Monnaie D, Dubus A, Frère J M
Centre d'ingénierie des Protéines and Laboratoire d'Enzymologie, Université de Liège, Belgium.
Biochem J. 1994 Aug 15;302 ( Pt 1)(Pt 1):1-4. doi: 10.1042/bj3020001.
By using site-directed mutagenesis, the conserved Lys-67 residue situated three positions after the active-site Ser of a class C beta-lactamase was replaced by Arg or Gln. The Lys-67-Gln protein was nearly inactive. Although severely impaired, the Lys-67-Arg mutant exhibited an appreciable activity above pH 7.5 and, for some poor substrates of the wild-type enzyme, the kcat. values were even increased. The properties of the Lys-67-Arg mutant were studied by both steady-state and transient-state kinetic methods with a variety of compounds representing distinct classes of available substrates. With beta-lactam substrates, the kcat./Km values reflecting the efficiency of the acylation step (k+2/K) were decreased 25-100-fold. When the individual values could be measured, k+2 was not significantly altered, but K was found to be strongly increased, a result most likely explained by a corresponding increase in the k+1/k-1 ratio. These results, combined with the much stronger impairment of the Lys-67-Gln mutant, can be interpreted by attributing an electrostatic role to the positive ammonium group of the Lys-67 side chain.

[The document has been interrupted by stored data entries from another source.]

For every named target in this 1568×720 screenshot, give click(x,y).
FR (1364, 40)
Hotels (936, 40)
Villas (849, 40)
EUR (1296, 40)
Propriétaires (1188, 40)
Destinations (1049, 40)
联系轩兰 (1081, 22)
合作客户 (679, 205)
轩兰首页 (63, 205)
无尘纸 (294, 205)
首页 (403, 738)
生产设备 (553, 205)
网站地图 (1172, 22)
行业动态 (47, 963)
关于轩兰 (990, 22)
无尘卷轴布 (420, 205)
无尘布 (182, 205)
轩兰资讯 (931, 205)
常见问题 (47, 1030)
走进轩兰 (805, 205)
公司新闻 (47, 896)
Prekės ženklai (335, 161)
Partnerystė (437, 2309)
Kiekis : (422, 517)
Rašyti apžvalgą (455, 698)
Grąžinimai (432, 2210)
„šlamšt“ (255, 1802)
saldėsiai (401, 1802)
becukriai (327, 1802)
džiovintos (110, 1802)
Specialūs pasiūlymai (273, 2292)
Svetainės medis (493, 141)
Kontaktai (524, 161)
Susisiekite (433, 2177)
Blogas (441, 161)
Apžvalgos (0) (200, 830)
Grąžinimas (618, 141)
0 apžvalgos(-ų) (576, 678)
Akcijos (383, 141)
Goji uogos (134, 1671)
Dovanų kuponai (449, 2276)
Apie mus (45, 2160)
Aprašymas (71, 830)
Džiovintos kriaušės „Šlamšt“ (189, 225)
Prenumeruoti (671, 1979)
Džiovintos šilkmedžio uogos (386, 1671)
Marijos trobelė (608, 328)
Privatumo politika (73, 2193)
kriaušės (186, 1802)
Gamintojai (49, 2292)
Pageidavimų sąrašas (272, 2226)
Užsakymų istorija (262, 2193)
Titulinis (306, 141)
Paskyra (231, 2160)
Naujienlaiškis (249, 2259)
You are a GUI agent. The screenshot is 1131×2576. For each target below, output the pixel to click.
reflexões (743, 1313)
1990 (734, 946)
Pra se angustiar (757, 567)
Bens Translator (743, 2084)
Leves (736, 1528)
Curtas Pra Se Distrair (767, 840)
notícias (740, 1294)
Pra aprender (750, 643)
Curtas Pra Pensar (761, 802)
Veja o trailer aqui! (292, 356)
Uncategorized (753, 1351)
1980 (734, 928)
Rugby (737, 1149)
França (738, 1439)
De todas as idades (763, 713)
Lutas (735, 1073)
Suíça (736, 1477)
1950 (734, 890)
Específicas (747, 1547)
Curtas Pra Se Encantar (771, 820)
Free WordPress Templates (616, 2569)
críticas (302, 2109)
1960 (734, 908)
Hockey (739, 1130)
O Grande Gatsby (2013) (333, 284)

通过定点诱变,将C类β-内酰胺酶活性位点丝氨酸后三个位置的保守赖氨酸-67残基替换为精氨酸或谷氨酰胺。赖氨酸-67-谷氨酰胺蛋白几乎没有活性。尽管严重受损,但赖氨酸-67-精氨酸突变体在pH 7.5以上仍表现出相当的活性,并且对于野生型酶的一些劣质底物,催化常数(kcat)值甚至有所增加。采用稳态和瞬态动力学方法,用代表不同类型可用底物的多种化合物研究了赖氨酸-67-精氨酸突变体的性质。对于β-内酰胺底物,反映酰化步骤效率(k+2/K)的kcat/Km值降低了25至100倍。当可以测量各个值时,k+2没有显著变化,但发现K大幅增加,这一结果很可能是由k+1/k-1比值相应增加所解释的。这些结果,再结合赖氨酸-67-谷氨酰胺突变体更严重的损伤,可以通过将赖氨酸-67侧链的正铵基团归因于静电作用来解释。